> _Work to complete_: Starting at the line holding "メンテナンス (629, 212)" and finishing at the line holding "For every named target in this 1565×1426", transcribe the material exactly, keeping both ends but no pictures.

---------- Entries shown

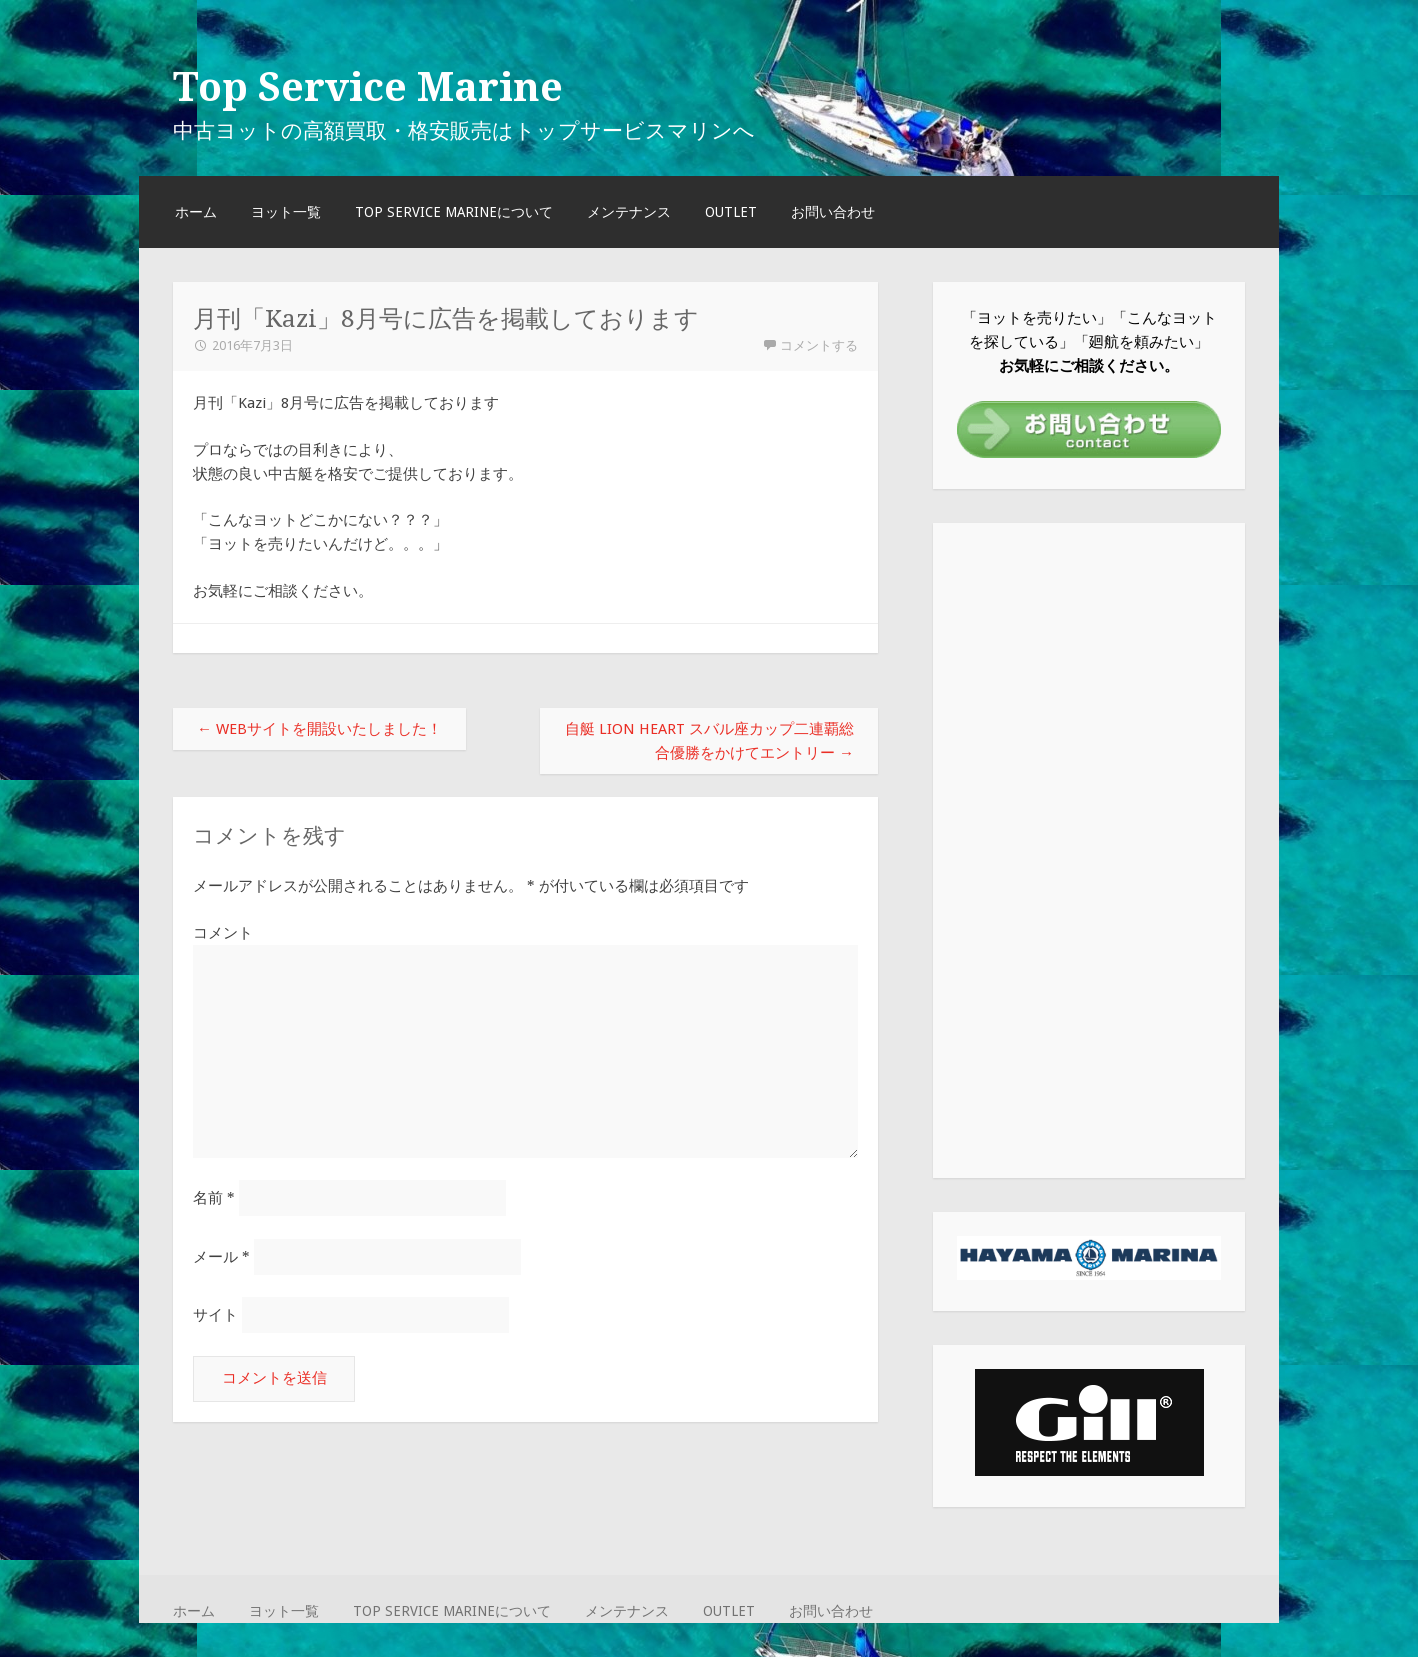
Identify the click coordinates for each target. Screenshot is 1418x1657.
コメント (223, 933)
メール (221, 1257)
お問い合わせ (833, 212)
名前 (214, 1198)
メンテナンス (629, 212)
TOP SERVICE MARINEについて (454, 212)
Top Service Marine (368, 87)
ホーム (196, 212)
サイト (215, 1315)
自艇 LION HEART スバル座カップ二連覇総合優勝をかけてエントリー (709, 741)
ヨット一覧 (286, 212)
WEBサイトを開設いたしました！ (319, 729)
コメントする (819, 345)
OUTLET (731, 212)
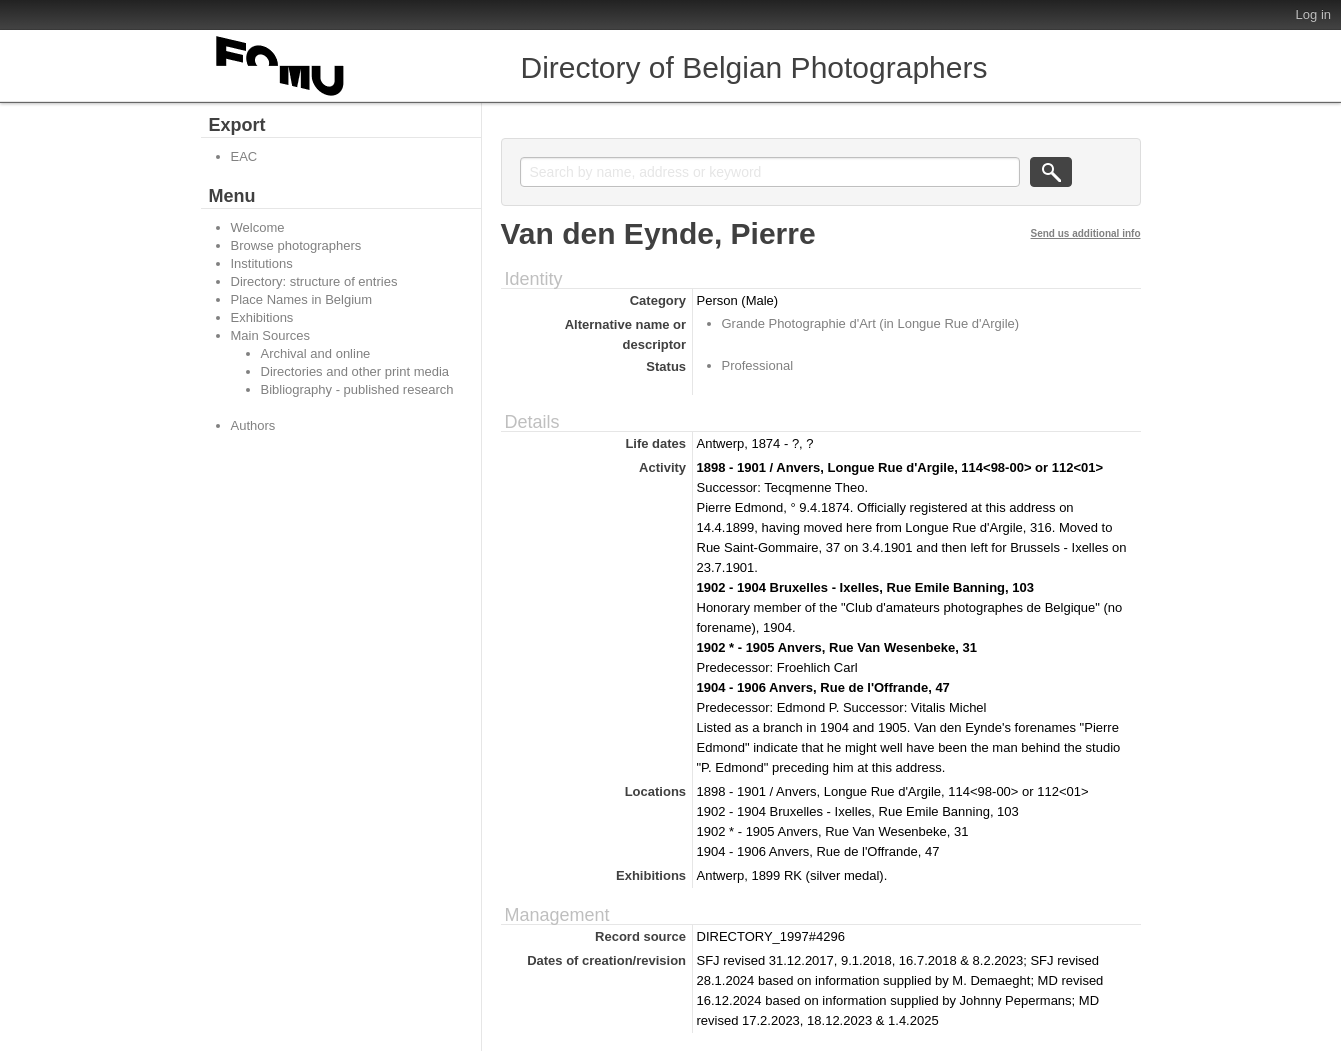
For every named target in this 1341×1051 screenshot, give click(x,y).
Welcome (258, 227)
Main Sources (270, 335)
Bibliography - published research (357, 389)
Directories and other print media (355, 371)
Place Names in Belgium (302, 299)
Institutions (262, 263)
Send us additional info (1086, 233)
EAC (244, 156)
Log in (1313, 14)
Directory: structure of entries (314, 281)
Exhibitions (262, 317)
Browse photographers (296, 245)
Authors (253, 425)
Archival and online (316, 353)
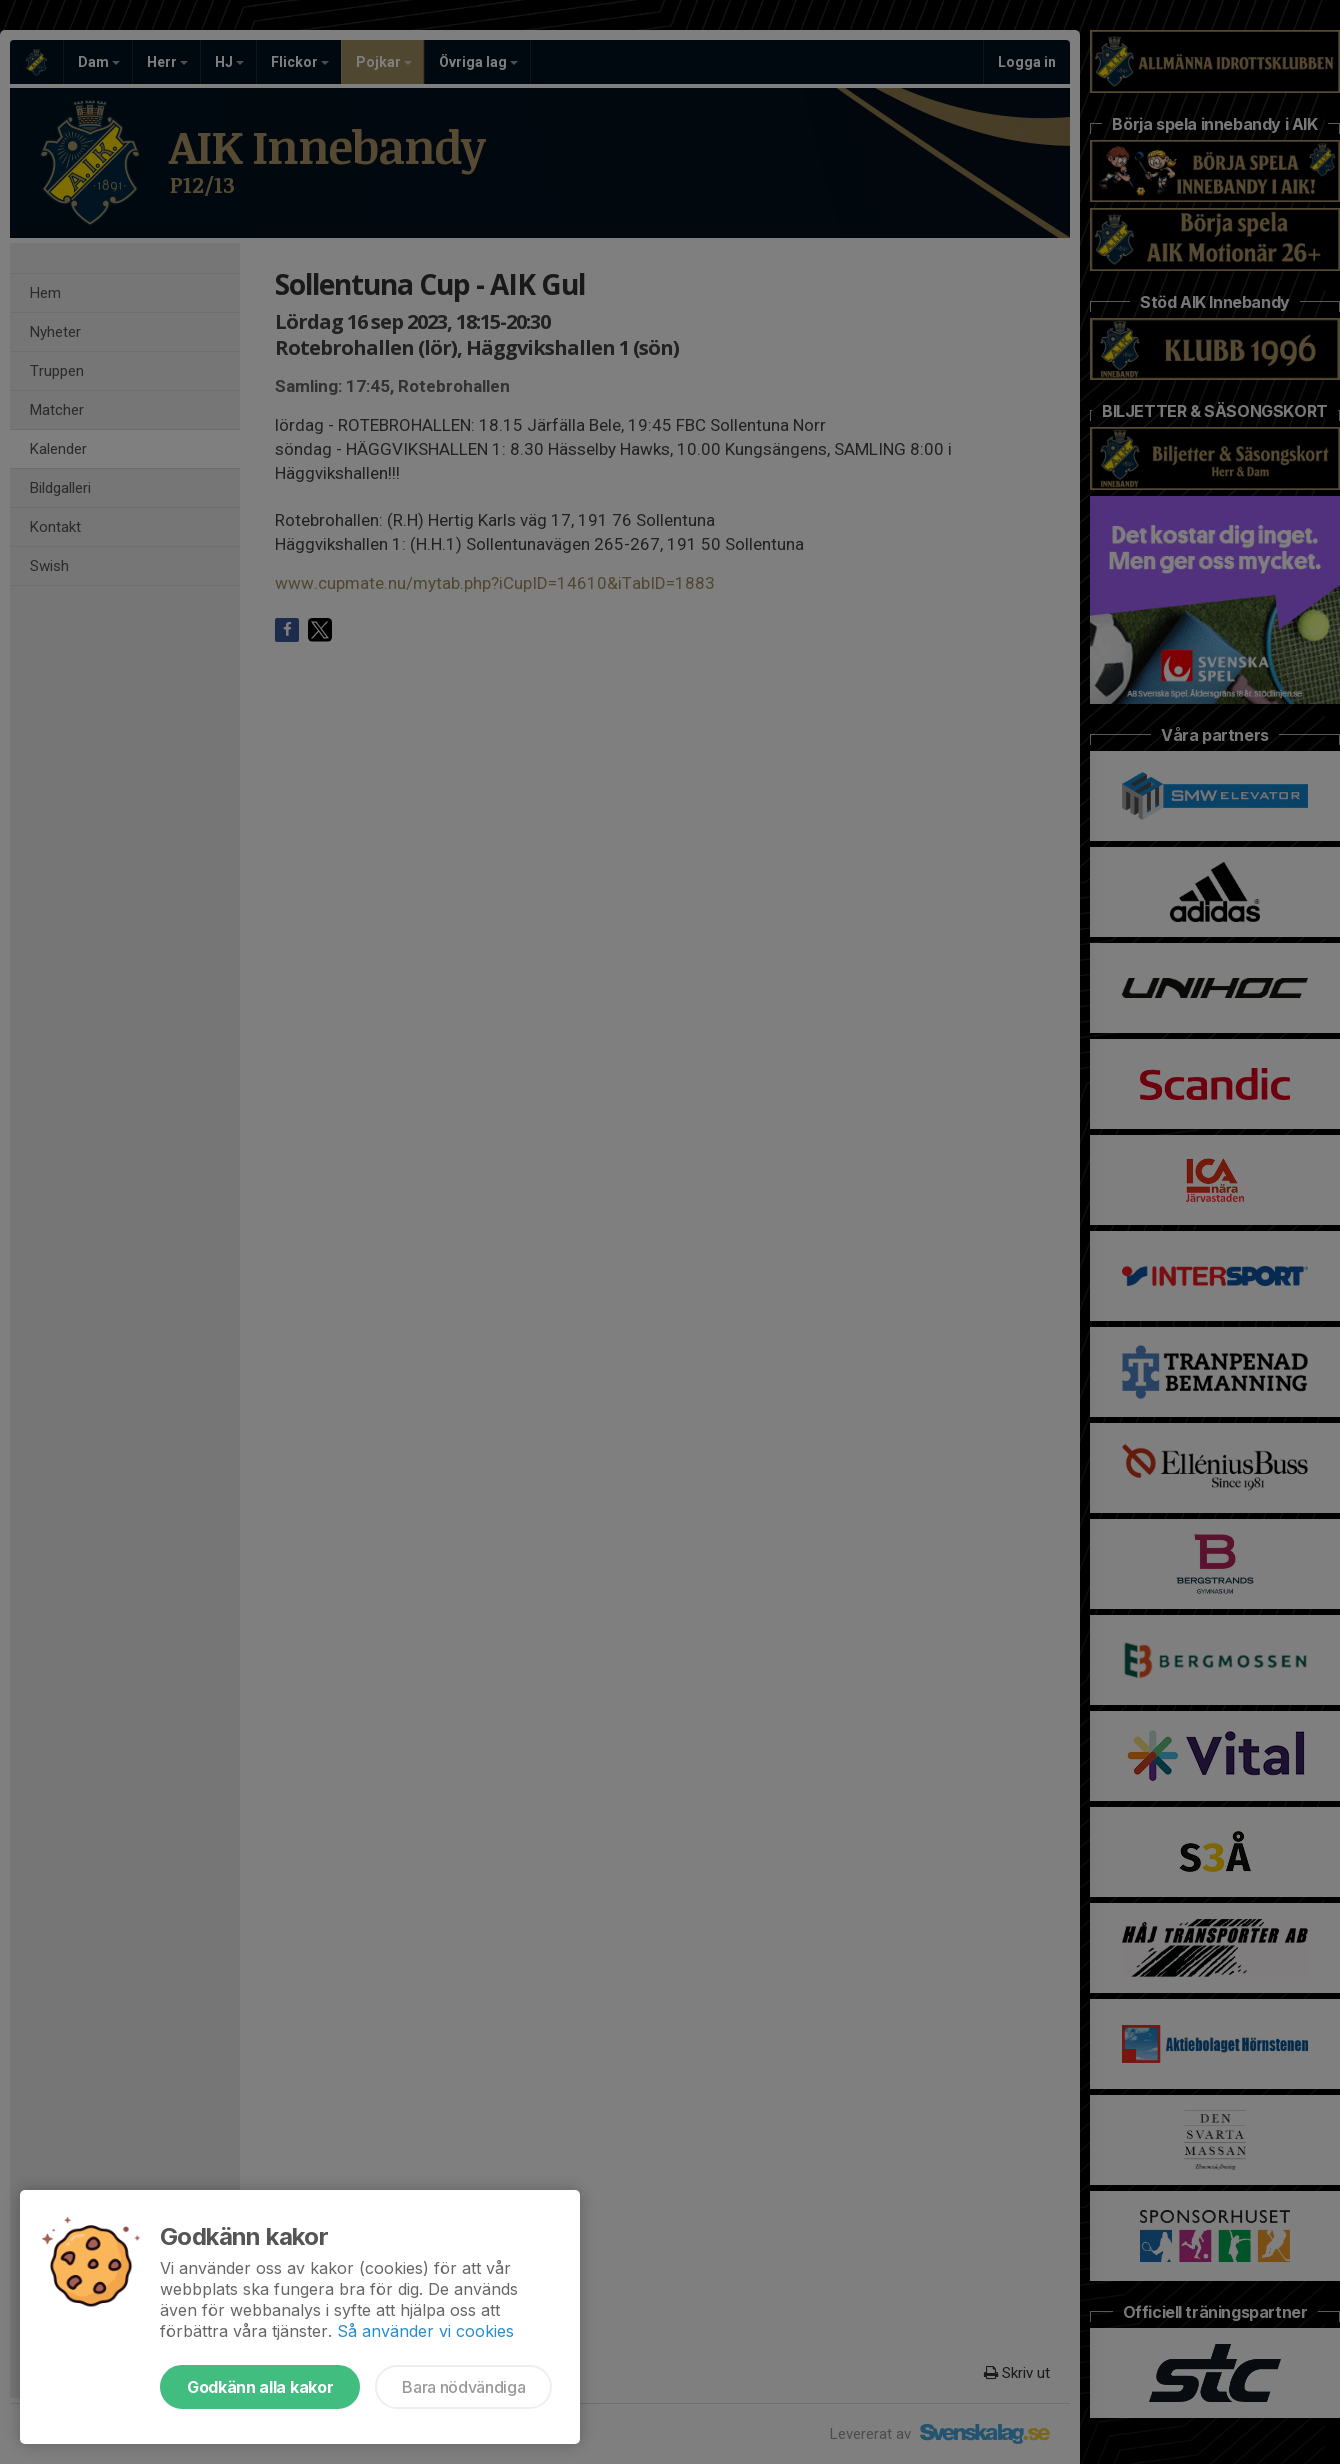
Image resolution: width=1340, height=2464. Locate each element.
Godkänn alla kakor (260, 2387)
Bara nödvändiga (463, 2387)
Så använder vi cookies (425, 2331)
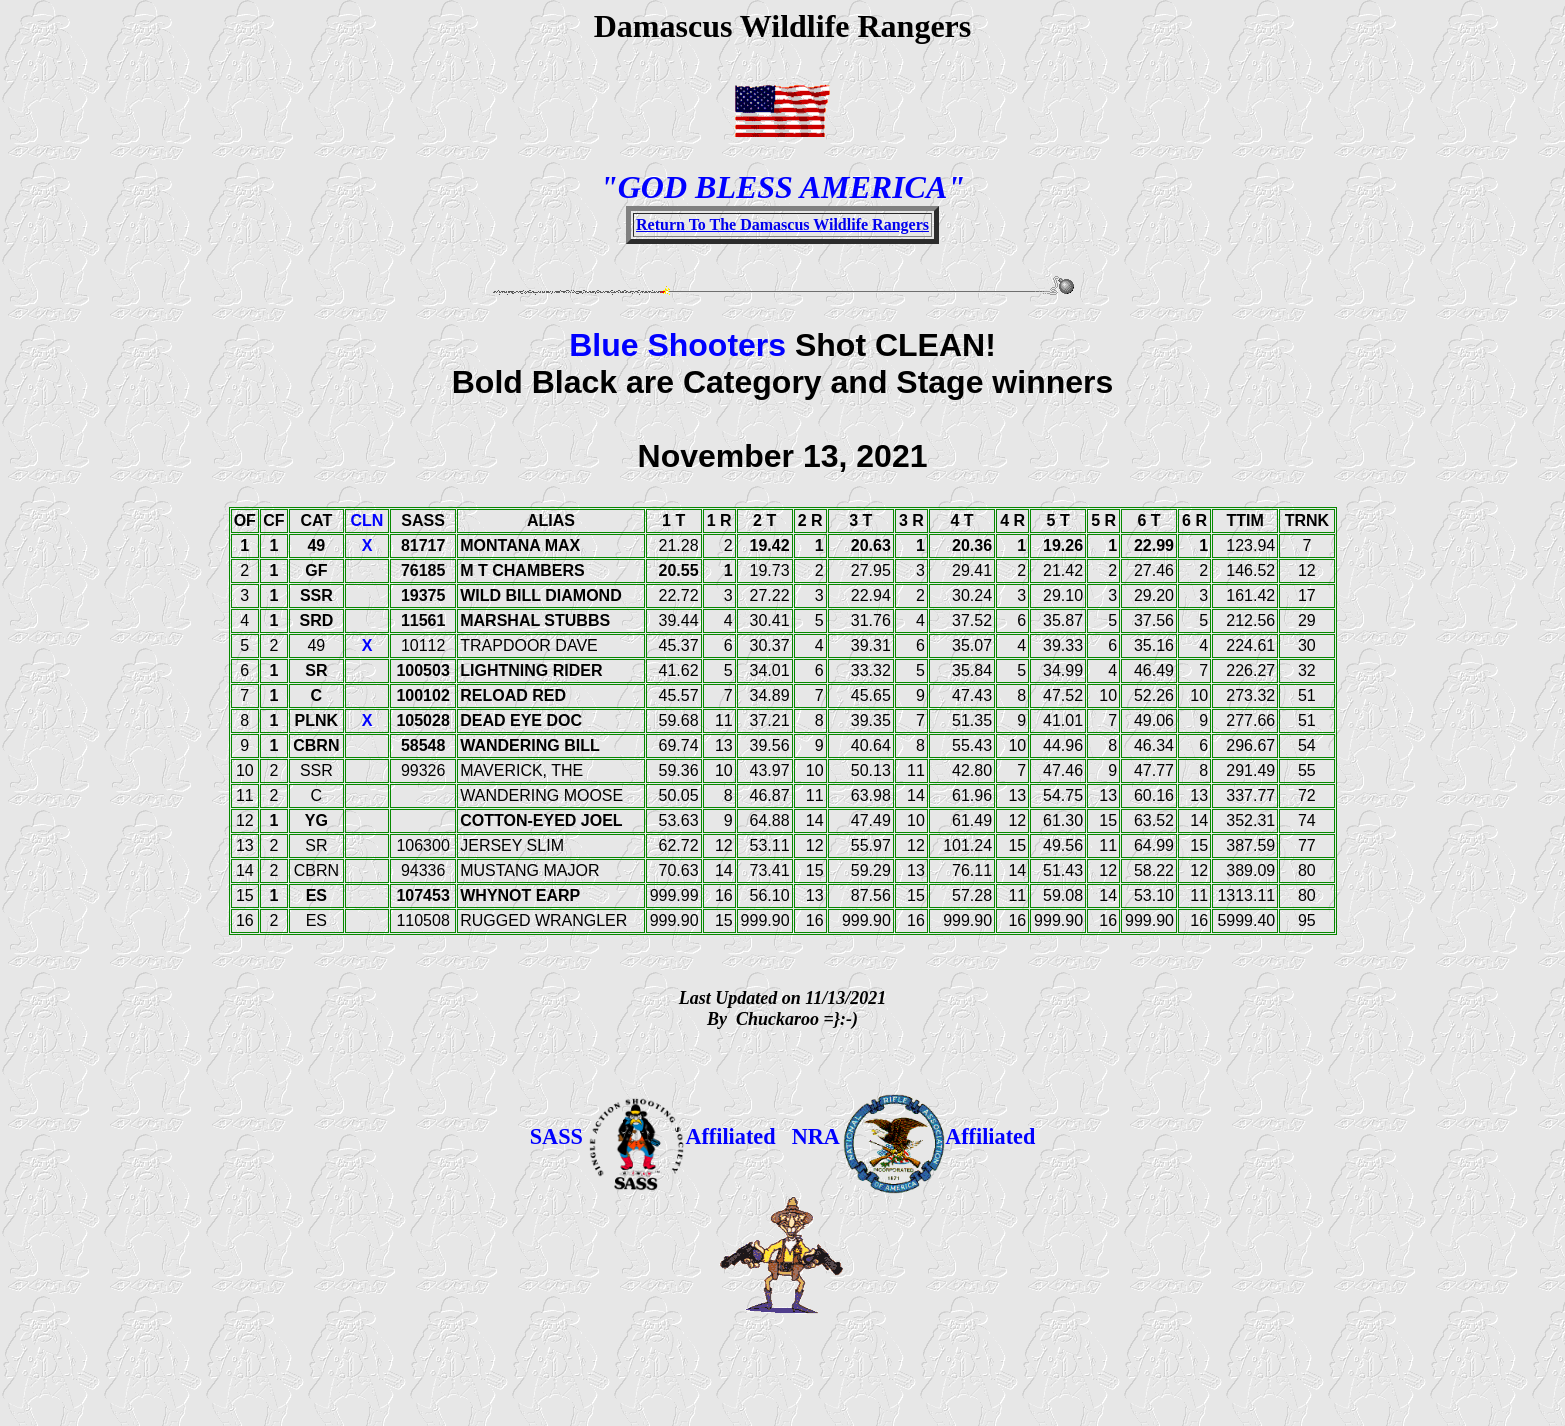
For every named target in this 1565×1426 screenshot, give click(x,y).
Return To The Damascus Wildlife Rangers (782, 224)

--------------------

> _Answer area_:
メンテナンス (629, 212)
TOP SERVICE MARINEについて (454, 212)
Top Service Marine (368, 87)
ホーム (196, 212)
サイト (215, 1315)
自艇 LION HEART スバル座カップ二連覇総合優勝をかけてエントリー (709, 741)
ヨット一覧 (286, 212)
WEBサイトを開設いたしました！ (319, 729)
コメントする (819, 345)
OUTLET (731, 212)
For every named target in this 1341×1051 screenshot, give click(x,y).
Welcome (258, 227)
Main Sources (270, 335)
Bibliography - published research (357, 389)
Directories and other print media (355, 371)
Place Names in Belgium (302, 299)
Institutions (262, 263)
Send us additional info (1086, 233)
EAC (244, 156)
Log in (1313, 14)
Directory: structure of entries (314, 281)
Exhibitions (262, 317)
Browse photographers (296, 245)
Authors (253, 425)
Archival and online (316, 353)
Image resolution: width=1340, height=2464. Locate each element.
Godkänn alla kakor (260, 2387)
Bara nödvändiga (463, 2387)
Så använder vi cookies (425, 2331)
For every named target in this 1565×1426 screenshot, give click(x,y).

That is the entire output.